Car l'essentiel de ce qu'on dit est humour macabre. On pourrait mourir
en riant
mais le temps nous enchâsse tous les deux, nous, jeunes et
en bonne santé.
Il n'en a pas toujours été ainsi. Je me revois m'élever
au-dessus d'un cadavre fripé avec un délice total. C'est
peut-être
le XVIème siècle & je m'enfuyais en exil pour échapper au
bûcher.
D'abord on perd la vue, puis l'ouïe, le toucher, le goût et enfin l'odorat :
c'est ce que disent les moines tibétains qui ont écrit leur
Livre des Morts.
Le feu, la solitude ou l'amour brûlent-ils plus que la mort,
je ne le
sais, mais je me revois faire 14 heures de voiture jusqu'à
Key West
& être allongé à côté de toi pour halluciner ton visage magnifique
tête de mort grimaçante. J'ai égaré le poème qui en parlait.

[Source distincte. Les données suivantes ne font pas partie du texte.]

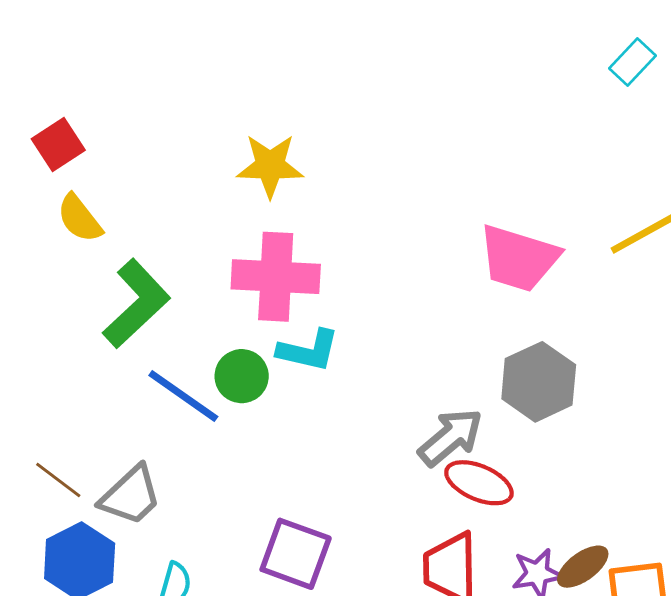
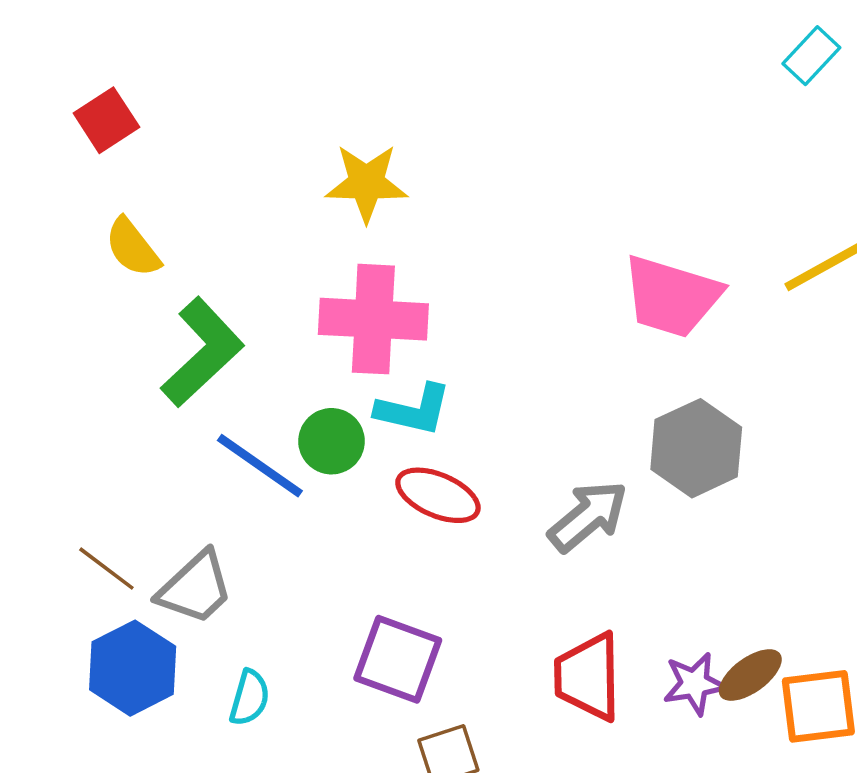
red square: (58, 144) -> (106, 120), moved
red ellipse: (479, 483) -> (438, 495), moved

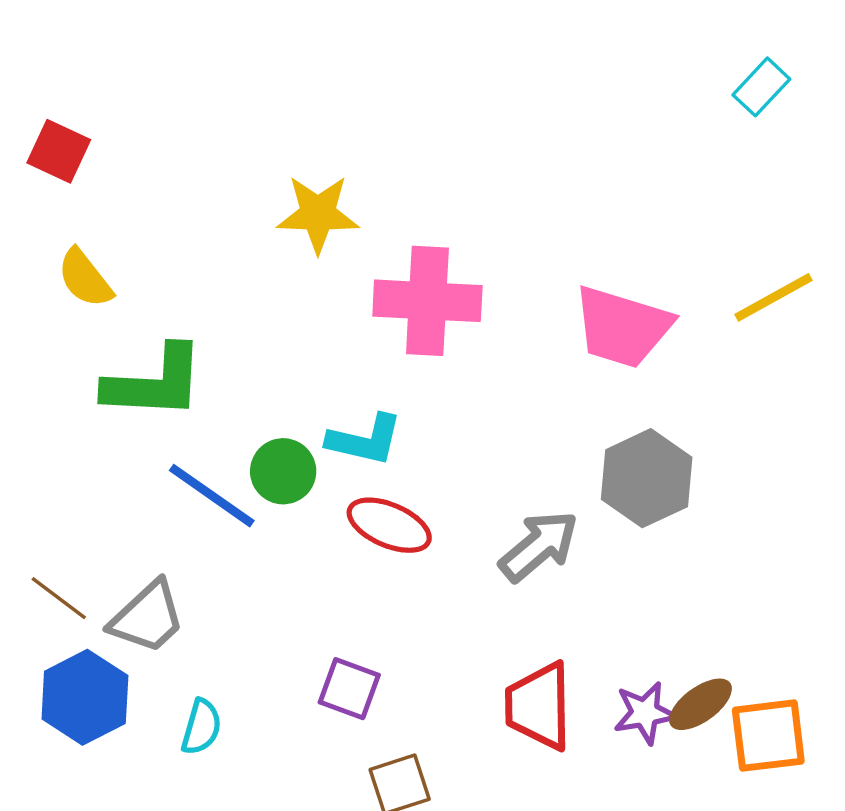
red square: (106, 120) -> (59, 151), turned -32
pink cross: (373, 319) -> (427, 301), moved
green L-shape: (202, 352) -> (154, 383), turned 46
purple square: (398, 659) -> (349, 689), size x0.7

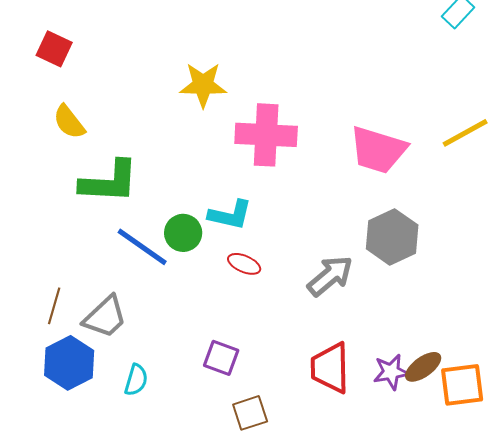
red ellipse: (389, 525) -> (244, 264), size x0.7
brown line: (59, 598) -> (54, 306), turned 69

Quand j'ai perdu mon premier amant, assassiné par un marine en cavale
J'ai roulé toute la nuit en hurlant désespérément
mais personne ne pouvait m'entendre. Les vitres étaient remontées. Avant de
mourir, ma femme a rêvé que notre aquarium se brisait &
que tous les poissons
gigotaient par terre dans la rue. Personne ne voulait l'aider
à les sauver.
Elle était psychologue & est tombée amoureuse d'un patient
psychotique,
un gamin qui voulait tuer tout le monde dans une petite
ville. Il était
fantastique au lit. Il avait beau détester les pédés, il avait un
jour rêvé que
je venais à lui tel Jésus avec une guirlande de roses ceintes
autour de la tête.
Je savais que c'était de mauvais augure.
Les morts
communiquent avec nous d'étrange façon, ou bien est-ce
juste parce que
c'est si ordinaire qu'on trouve ça étrange. Je porte un
costume noir & arbore un voile blanc,
me déclare préfet d'un monastère lisant le Nuage de
l'Inconnaissance.
Le dessus de ma tête flotte sans effort jusque dans le passé
et le futur antérieur.
Un certain James Pattle, ancêtre de Virginia Woolf, fut mis
dans une barrique remplie d'alcool fort
à sa mort & ainsi renvoyé auprès de sa femme. Elle est
devenue folle. Il est difficile
de concevoir ce qu'a pu signifier la mort noire en Europe
au XIVè siècle. Que des tribus d'Hébreux & des légions
romaines aient massacré des villes entières, cela est
généralement oublié
mais c'est aussi le cas d'Auschwitz. La vie est déjà bien assez
terne
dans les meilleures conditions. Je me demande si l'on a jamais
écrit un recueil de poèmes sur des assassins. Si ce n'est pas
le cas, j'aimerais en écrire un.
Caligula, Justinien - on pourrait faire des volumes rien que
sur les derniers empereurs romains.
Mais qu'y a-t-il de plus terrible que la mort d'un enfant ?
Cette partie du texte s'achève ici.